The Year You Served
by Naomi Dean
The fear of a closed casket,
the fear of an open one: it was
a ragged year, a year of fear.
We feared flower arrangements
and hymns, dates chiseled in stone.
The flag we flew and the yellow
ribbons we wore wouldn’t be
enough, we feared. I worried little
about my pregnancy, more about
whether you would meet your
nephew. I was trying for hope,
settling for worry when I was
lucky enough to avoid fear.
Before I was pregnant, before you
were gone, I feared this would be our
last meal together: dinner in the Haight,
too much sangria, or too little,
plátanos fritos, black beans and rice.
The next morning, the fear that
the drive to the airport would be
the last one: the ride too long
and not nearly long enough,
with everything and nothing to say.
What did we talk about? Farming,
I guess, to calm us: back to our
roots and our hope for return.
The fear of southeast Baghdad,
of your next mission, the one
you’d mentioned on the webcam,
the one you’d do in your morning,
while we slept, or tried to.
We didn’t know everything to be
afraid of until you came back
to tell us. It turns out there was
fear even in our hope: your
replacements. Still green, they
stopped a car they shouldn’t have.
You had a creeping feeling as you
searched the trunk, a fear of explosives.

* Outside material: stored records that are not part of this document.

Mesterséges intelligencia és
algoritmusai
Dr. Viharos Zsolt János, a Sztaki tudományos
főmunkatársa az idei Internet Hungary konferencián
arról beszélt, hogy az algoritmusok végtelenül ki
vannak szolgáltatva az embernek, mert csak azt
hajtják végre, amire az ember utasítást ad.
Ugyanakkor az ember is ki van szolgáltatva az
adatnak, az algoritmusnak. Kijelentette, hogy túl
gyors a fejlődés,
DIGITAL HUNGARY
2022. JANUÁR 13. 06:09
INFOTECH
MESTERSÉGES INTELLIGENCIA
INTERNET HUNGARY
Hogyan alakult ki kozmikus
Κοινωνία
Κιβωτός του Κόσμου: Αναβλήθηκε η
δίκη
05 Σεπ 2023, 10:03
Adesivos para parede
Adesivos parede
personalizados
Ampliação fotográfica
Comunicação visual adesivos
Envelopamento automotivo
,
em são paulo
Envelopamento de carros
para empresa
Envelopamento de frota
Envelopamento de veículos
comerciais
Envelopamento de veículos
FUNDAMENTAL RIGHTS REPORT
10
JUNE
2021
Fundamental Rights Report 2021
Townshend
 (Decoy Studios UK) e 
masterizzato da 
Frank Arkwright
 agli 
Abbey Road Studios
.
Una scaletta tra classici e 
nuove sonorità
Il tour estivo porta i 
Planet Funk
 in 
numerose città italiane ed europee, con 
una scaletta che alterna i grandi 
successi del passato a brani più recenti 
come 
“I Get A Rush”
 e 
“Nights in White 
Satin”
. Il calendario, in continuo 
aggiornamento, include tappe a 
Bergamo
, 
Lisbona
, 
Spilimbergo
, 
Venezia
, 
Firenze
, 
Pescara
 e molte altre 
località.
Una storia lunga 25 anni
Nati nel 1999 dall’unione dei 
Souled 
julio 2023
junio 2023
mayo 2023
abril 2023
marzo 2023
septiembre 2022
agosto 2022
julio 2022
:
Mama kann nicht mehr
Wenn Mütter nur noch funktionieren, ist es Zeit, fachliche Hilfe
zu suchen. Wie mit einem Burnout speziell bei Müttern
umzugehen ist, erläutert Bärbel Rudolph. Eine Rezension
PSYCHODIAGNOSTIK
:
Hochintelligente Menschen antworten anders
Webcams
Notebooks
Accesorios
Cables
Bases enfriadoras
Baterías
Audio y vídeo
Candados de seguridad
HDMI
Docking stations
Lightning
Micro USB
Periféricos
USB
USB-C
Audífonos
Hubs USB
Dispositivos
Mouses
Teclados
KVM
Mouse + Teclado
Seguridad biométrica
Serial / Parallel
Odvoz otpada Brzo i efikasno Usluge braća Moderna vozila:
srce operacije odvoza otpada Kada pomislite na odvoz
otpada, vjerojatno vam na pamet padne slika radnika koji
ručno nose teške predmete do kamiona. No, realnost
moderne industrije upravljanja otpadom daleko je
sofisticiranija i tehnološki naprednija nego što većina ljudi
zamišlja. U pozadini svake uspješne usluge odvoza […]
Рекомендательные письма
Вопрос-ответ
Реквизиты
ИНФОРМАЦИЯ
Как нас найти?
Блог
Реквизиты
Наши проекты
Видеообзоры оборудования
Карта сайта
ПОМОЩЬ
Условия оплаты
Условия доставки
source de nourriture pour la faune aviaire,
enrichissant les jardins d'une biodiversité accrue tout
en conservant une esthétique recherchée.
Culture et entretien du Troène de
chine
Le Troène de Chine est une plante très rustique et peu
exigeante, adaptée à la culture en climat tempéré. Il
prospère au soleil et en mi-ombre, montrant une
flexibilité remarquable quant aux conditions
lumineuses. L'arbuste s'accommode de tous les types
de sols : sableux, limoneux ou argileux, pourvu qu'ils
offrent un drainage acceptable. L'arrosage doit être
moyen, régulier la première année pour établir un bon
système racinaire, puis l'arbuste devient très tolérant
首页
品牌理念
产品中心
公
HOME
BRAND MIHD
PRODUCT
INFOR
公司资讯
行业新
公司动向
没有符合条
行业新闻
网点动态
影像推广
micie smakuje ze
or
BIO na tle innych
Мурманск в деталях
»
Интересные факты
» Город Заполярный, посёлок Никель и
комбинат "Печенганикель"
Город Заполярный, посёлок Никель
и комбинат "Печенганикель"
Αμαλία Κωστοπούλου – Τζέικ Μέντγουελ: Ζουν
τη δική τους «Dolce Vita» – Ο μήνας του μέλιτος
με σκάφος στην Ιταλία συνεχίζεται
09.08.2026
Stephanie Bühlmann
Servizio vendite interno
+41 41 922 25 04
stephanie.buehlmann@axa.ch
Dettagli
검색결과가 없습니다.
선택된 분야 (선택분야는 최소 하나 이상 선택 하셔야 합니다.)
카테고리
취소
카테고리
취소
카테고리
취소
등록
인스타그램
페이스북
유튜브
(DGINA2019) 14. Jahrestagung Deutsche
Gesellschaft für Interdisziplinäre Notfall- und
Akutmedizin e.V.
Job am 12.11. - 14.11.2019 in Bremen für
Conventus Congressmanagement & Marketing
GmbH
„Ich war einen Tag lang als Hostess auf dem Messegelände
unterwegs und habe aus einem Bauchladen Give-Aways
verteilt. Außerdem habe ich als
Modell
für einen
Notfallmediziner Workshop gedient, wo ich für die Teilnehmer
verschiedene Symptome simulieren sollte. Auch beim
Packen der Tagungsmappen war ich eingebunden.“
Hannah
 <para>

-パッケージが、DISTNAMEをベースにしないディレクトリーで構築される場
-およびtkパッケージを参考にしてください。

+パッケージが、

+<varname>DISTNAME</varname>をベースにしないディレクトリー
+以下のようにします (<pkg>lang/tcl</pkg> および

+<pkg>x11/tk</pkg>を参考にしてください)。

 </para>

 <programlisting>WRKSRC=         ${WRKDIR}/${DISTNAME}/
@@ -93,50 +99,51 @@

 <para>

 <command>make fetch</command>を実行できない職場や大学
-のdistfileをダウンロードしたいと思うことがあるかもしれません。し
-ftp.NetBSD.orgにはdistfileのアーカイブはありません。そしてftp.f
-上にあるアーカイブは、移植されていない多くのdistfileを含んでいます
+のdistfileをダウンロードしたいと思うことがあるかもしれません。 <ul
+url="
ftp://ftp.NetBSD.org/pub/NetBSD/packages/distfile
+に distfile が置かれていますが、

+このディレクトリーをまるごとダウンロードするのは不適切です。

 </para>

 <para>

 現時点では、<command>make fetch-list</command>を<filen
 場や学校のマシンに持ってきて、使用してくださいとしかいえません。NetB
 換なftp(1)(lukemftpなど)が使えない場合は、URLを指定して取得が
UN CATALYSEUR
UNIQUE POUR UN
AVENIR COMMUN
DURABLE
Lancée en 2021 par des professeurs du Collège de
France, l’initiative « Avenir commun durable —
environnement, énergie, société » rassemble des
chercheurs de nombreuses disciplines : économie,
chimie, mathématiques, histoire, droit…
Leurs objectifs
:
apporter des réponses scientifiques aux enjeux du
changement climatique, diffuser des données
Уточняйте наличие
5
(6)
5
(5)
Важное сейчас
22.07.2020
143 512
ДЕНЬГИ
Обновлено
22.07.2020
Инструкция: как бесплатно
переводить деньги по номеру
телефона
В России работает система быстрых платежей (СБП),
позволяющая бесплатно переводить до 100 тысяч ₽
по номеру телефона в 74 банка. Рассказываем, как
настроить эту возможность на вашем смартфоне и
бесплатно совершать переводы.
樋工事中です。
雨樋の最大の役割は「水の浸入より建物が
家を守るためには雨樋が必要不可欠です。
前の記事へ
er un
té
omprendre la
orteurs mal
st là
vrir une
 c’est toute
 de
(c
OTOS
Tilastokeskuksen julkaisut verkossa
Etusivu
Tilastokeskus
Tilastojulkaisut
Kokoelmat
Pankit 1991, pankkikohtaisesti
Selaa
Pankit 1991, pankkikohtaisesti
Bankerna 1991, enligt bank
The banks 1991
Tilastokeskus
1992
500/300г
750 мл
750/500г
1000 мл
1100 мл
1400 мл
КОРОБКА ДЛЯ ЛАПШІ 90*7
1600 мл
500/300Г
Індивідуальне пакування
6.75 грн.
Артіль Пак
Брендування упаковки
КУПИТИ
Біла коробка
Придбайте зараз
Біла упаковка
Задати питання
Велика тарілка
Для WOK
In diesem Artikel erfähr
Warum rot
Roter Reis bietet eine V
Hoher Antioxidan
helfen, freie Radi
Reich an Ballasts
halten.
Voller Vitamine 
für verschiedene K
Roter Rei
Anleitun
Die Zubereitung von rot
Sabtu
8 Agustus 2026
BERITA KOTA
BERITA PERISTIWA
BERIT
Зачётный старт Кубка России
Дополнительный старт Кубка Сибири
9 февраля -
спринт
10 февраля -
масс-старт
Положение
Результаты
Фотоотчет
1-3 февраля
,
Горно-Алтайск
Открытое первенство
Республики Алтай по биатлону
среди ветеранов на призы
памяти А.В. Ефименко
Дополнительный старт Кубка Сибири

Above all, I feared the phone.
I ran to it; I wanted to forget it.
I wanted to forget phones
setting off blasts. Would it ring
in my classroom, or on my cell?
No bomb, no IED. A phone just
a phone again. Our fear cuts
loose from our bones. Our lungs
relax, like we forgot they could.
Take us home with you, now,
where we’ll answer the phone
like we’re normal and forget
with our muscles, when we can.
Naomi Dean has taught English and Spanish in Brooklyn, New York, and Palo Alto, California. She currently teaches ESL at a public elementary school in the Twin Cities, Minnesota, where she lives with her husband, son, and daughter. Her poem “The Year You Served” is about her experience of her brother's deployment to Iraq with the Minnesota National Guard. Naomi’s work has recently appeared in Poetica, Sylvia, and The Madrigal and is forthcoming in NiftyLit.